There were four or five or maybe six of them—they tended to blur together into a mass of slippery unpleasantness and overbearing Axe cologne—and they were excited about the possibility of proving what men they were in defending the honor of some girl’s toe.
Still Myron was nothing if not diplomatic. “I’m sorry, guys,” he said. “But this is an emergency.”
One douchebag said, “Whoa, where’s the fire? You see a fire here, Vinny?”
Vinny: “Yeah, where’s the fire? Because I don’t see one. You see one, Slap?”
Before Slap could speak, Myron said, “Yeah, I get it. No fire. Look, again, I’m really sorry, but I’m in big hurry.”
Still Slap had to get involved: “Nope, I don’t see no fire either.”

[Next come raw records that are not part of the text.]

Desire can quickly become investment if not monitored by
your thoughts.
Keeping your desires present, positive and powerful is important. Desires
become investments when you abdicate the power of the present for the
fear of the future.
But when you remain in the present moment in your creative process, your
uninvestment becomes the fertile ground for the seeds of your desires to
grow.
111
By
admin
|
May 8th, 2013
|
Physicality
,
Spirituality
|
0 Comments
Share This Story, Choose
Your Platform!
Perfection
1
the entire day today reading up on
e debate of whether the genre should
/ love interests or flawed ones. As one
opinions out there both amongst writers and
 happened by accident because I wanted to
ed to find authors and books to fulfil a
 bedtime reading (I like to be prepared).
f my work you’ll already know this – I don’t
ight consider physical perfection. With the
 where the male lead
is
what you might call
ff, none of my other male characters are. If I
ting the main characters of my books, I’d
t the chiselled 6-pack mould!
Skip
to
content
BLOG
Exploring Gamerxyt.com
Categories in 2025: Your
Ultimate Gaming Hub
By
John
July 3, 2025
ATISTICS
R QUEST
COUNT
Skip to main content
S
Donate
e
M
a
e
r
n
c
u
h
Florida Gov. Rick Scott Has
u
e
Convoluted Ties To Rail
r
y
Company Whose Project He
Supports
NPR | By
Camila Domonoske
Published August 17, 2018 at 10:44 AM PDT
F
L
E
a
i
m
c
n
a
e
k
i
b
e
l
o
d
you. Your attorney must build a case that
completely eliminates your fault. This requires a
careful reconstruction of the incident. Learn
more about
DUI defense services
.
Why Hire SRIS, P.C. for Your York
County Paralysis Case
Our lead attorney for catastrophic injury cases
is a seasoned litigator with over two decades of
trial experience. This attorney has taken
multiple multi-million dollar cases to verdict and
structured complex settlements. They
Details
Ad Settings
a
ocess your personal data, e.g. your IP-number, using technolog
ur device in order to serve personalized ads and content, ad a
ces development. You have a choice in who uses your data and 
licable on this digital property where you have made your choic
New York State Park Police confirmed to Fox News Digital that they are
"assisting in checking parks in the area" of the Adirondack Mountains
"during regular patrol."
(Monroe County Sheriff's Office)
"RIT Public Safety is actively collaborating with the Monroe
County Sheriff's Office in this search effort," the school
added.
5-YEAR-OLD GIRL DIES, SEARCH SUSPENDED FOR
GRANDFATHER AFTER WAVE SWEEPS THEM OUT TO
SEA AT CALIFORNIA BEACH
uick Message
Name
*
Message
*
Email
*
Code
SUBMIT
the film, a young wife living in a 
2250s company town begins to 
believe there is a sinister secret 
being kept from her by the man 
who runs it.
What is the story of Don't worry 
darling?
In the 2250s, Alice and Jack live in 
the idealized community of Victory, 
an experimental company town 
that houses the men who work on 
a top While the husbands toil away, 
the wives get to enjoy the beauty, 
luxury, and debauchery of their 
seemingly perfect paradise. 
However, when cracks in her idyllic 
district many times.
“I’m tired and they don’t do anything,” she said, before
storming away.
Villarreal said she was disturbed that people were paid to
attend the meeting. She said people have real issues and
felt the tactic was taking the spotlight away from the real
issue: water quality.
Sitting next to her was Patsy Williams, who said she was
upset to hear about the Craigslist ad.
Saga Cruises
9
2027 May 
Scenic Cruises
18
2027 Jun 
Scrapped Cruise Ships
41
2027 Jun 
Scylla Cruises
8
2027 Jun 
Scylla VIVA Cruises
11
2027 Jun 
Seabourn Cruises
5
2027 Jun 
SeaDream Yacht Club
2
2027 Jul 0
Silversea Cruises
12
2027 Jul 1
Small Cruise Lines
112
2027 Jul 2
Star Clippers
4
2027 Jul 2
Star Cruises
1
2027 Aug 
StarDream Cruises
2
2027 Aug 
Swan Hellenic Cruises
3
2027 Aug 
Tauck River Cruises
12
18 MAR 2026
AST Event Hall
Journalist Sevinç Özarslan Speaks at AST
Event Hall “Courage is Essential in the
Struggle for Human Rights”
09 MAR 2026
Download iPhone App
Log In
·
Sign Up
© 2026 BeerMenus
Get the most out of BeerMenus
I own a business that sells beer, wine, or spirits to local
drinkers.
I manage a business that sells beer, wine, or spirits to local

No time for this. Myron started to move—damn, no sign of Kitty—but the men closed ranks. Douchebag, with his hand still on Myron’s shoulder, went for the vise grip. “Say you’re sorry to Sandra.”
“Uh, what part of ‘I’m really sorry’ confused you?”
“To Sandra,” he said again.
Myron turned to the girl who, judging by her dress and the company she kept, never got enough attention from her daddy. He shook his shoulder to dislodge the annoying hand. “I’m really sorry, Sandra.”